From a solution space, the usual choices are: implement a 2-phase commit solution or rely on a process manager/saga. While valid, they are usually more complex to implement, and for the persistence issue we are trying to solve, a simpler alternative called the transactional outbox pattern can help.
Transactional Outbox
The concept of the transactional outbox is simple. Instead of using two different technologies where there is no transaction support, we use just one to save the state and the event. Within this medium, you have the atomic guarantee that either the entire content is persisted, or none of it is.
The next step is to use a mechanism, push or pull, to take those events and publish them into the selected messaging solution.
A common choice would be to use an RDBMS — such as MySQL or PostgreSQL — and use a Change Data Capture (CDC) tool, such as debezium, that reads the transaction log to send your events. In our case, I decided to use a managed service that provides all the necessary pieces: DynamoDB, Streams, and Lambda functions.
DynamoDB Streams
DynamoDB provides support for creating a stream of events to track every time a change happens in a table. So when an item gets inserted, updated, or deleted.
Our solution could be in the form of a task that keeps polling this stream for new entries and publishes to SQS or SNS. Instead of having to do this task, I opted to leverage another DynamoDB integration: Lambdas.
DynamoDB streams can be configured to trigger the execution of Lambdas for every entry. This helps reduce the number of moving parts that I have to write and manage on my own.
The final setup can be seen in Figure 5. The nice aspect of this is that the infrastructure takes care of the CDC aspect, as it handles triggering the Lambda whenever the changes appear on the stream, and automatically retries upon failure. Less code for us to write and worry about.
Practical Aspects
Setup
Before we go over the code itself, you have to set up the necessary infrastructure. Fortunately, AWS provides a detailed set of instructions here.

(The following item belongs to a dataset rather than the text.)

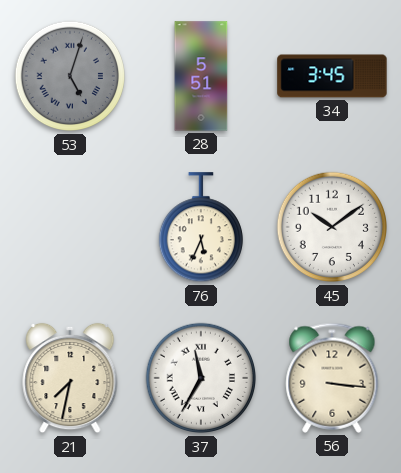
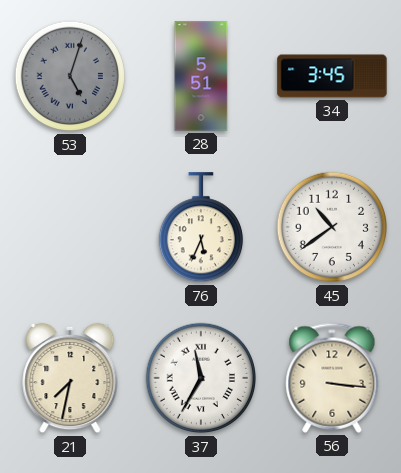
45: 10:09 -> 10:39
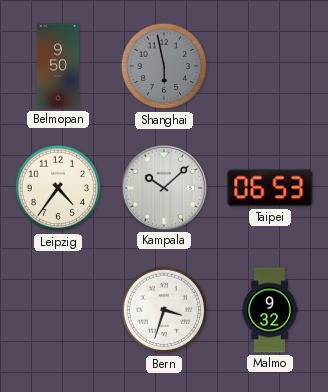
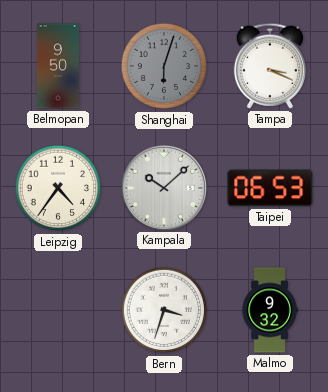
Shanghai: 5:58 -> 6:03
Tampa: none -> 3:19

In summary, it involves creating the following steps:
- Create the DynamoDB table with stream enabled;
- Configure the IAM role that your Lambda will use to execute. Be careful to add the resources you want it to access, such as the stream created on step 1 and the SQS queue or SNS topic you want to publish your events;
- Create the Lambda associated with the role and connected to the stream.
In our case this is what it looks like after the setup has been completed.
In Figure 6 we see that DynamoDB will trigger our Lambda, which in turn is connected to SNS.
Persisting Data in DynamoDB
Looking at our simplified Order model, represented in Figure 7, we can see that it contains the properties needed, and a list of the events collected. In our case, we are interested in exploring the first event, OrderCreated.
We have created a table in DynamoDB called orders with the key being the orderId. For simplicity, we will not model any sort or secondary indexes.